Maroko P R, Braunwald E
Circulation. 1976 Mar;53(3 Suppl):I162-8.
A number of hemodynamic, pharmacologic, and metabolic interventions were found to change the extent of acute ischemic injury of the myocardium and subsequent necrosis following experimental coronary artery occlusion. Reduction in myocardial damage occurred by decreasing myocardial oxygen demands (beta-adrenergic blocking agents, intra-aortic balloon counterpulsation, nitroglycerin, decreasing afterload in hypertensive patients, inhibition of lipolysis, and digitalis in the failing heart); by increasing myocardial oxygen supply either directly (coronary artery reperfusion or elevating arterial pO2), or through collateral vessels (evevation of coronary perfusion pressure by alpha adrenergic agonists, intra-aortic balloon counterpulsation); or by increasing plasma osmolality (manitol, hypertonic glucose); presumably by augmenting anaerobi metabolism (glucose-insulin-potassium, hypertonic glucoxe insulin potassium, hypertonic glucose); by enhancing transport to the ischemic zone of substrates utilized in energy production (hyaluronidase); by protecting against autolytic and heterolytic damage (hydrocortisone, cobra venom factor, aprotinin). Augmentation of myocardial ischemic damage occurred as a consequence of increasing myocardial oxygen requirements (isoproterenol, glucagon, ouabain, bretylium tosylate, tachycardia); by decreasing myocardial oxygen supply either directly (hypoxia, anemia), through reduction of collateral flow (hemorrhagic hypotension, minoxidil), or by decreasing substrate availability (hypoglycemia). Pilot studies have been carried out in patients with hyaluronidase, nitroglycerin intra-aortic balloon counterpulsation, beta-blocking agents and Arfonad and have shown that these interventions may also reduce myocardial damage, which suggests that the concept of reduction in infarct size following coronary occlusion is applicable clinically.
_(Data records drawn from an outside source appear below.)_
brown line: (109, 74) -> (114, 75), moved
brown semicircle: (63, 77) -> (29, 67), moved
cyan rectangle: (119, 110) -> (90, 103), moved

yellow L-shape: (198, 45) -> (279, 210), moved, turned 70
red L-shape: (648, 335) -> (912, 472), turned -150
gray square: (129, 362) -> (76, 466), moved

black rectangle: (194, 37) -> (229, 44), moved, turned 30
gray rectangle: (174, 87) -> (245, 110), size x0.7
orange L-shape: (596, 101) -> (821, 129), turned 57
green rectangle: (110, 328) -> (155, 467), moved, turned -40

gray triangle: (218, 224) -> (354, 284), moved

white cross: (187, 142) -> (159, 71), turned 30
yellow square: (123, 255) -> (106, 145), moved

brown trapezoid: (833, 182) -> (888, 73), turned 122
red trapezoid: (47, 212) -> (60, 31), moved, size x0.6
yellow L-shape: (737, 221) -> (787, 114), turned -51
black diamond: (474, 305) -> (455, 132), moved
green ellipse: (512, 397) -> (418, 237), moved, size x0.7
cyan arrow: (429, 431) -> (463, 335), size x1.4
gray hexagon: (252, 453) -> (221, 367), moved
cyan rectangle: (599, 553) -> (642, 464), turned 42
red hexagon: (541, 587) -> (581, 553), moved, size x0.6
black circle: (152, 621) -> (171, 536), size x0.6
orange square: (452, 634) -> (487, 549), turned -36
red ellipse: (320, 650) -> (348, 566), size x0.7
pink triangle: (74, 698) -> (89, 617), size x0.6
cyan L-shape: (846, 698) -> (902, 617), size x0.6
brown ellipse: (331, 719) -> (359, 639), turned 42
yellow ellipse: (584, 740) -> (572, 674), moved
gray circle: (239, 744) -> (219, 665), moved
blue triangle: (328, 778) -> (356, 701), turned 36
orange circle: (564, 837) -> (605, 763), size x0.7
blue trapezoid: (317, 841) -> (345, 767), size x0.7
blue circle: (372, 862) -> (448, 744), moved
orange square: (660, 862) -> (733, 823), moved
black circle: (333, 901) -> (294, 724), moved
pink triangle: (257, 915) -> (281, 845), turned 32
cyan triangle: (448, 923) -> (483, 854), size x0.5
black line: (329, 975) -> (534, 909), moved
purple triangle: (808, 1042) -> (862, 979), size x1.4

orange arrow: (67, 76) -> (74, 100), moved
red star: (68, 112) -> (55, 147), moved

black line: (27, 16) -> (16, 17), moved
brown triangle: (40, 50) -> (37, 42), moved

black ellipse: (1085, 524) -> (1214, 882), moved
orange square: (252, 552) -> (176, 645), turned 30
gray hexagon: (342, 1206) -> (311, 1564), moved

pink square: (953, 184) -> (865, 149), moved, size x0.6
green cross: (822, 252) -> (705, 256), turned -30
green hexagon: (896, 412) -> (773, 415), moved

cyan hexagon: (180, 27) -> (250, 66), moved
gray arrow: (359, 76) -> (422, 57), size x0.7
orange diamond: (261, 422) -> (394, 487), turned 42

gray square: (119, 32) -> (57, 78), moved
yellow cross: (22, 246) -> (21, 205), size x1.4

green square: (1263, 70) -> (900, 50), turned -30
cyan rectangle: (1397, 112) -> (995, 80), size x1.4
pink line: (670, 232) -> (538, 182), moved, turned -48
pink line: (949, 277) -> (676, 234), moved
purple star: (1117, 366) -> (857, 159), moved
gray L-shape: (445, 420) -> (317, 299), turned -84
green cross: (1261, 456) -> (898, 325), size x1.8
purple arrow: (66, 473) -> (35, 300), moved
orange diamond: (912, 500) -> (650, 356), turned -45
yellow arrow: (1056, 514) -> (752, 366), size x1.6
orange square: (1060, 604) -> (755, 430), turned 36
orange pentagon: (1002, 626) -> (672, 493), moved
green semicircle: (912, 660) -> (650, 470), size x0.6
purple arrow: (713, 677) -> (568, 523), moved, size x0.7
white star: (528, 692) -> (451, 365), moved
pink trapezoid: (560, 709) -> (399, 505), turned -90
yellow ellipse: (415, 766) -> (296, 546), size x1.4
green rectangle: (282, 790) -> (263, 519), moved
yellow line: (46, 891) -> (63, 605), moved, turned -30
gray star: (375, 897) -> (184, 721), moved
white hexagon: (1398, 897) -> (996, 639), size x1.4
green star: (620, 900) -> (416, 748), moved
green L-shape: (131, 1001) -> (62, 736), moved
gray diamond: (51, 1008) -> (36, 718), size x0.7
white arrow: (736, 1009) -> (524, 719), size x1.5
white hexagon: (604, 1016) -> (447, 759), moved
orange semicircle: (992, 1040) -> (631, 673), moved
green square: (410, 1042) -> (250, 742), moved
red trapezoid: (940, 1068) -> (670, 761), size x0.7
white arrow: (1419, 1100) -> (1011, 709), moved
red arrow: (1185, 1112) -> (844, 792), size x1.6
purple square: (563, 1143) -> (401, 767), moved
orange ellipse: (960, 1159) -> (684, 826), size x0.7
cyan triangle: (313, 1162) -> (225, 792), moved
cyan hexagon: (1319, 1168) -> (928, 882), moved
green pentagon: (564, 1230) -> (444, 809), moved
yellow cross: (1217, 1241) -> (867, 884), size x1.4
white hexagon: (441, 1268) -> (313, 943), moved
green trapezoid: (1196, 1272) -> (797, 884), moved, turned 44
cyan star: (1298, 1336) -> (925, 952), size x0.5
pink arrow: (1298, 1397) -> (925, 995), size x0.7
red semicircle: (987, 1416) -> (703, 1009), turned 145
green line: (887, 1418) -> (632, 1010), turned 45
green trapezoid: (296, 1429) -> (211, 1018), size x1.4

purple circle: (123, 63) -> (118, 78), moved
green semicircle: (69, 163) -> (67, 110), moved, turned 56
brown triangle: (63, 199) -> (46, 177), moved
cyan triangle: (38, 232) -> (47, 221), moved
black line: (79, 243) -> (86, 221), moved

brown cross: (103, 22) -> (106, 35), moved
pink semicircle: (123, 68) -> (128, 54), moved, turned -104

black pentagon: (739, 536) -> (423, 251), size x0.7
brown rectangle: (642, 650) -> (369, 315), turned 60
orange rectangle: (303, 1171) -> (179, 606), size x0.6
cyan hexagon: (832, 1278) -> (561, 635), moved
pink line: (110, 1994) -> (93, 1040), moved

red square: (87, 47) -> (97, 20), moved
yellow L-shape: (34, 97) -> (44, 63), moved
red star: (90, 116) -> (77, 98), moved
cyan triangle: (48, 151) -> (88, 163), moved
人们发现,一些血流动力学、药理学和代谢干预措施可改变实验性冠状动脉闭塞后心肌急性缺血损伤的程度及随后的坏死情况。减少心肌损伤的方法包括:降低心肌需氧量(β肾上腺素能阻滞剂、主动脉内球囊反搏、硝酸甘油、降低高血压患者的后负荷、抑制脂肪分解以及用于心力衰竭患者的洋地黄);直接增加心肌供氧量(冠状动脉再灌注或提高动脉血氧分压),或通过侧支血管增加供氧量(α肾上腺素能激动剂提高冠状动脉灌注压、主动脉内球囊反搏);或增加血浆渗透压(甘露醇、高渗葡萄糖);推测是通过增强无氧代谢(葡萄糖-胰岛素-钾、高渗葡萄糖胰岛素钾、高渗葡萄糖);通过增强能量产生中所利用底物向缺血区的转运(透明质酸酶);通过防止自溶和异溶损伤(氢化可的松、眼镜蛇毒因子、抑肽酶)。增加心肌缺血损伤的情况则是由于增加心肌需氧量(异丙肾上腺素、胰高血糖素、哇巴因、溴苄铵、心动过速);直接减少心肌供氧量(缺氧、贫血),通过减少侧支血流(出血性低血压、米诺地尔),或减少底物可用性(低血糖)。已对透明质酸酶、硝酸甘油、主动脉内球囊反搏、β阻滞剂和阿方那特在患者中进行了初步研究,结果表明这些干预措施也可能减少心肌损伤,这表明冠状动脉闭塞后缩小梗死面积的概念在临床上是适用的。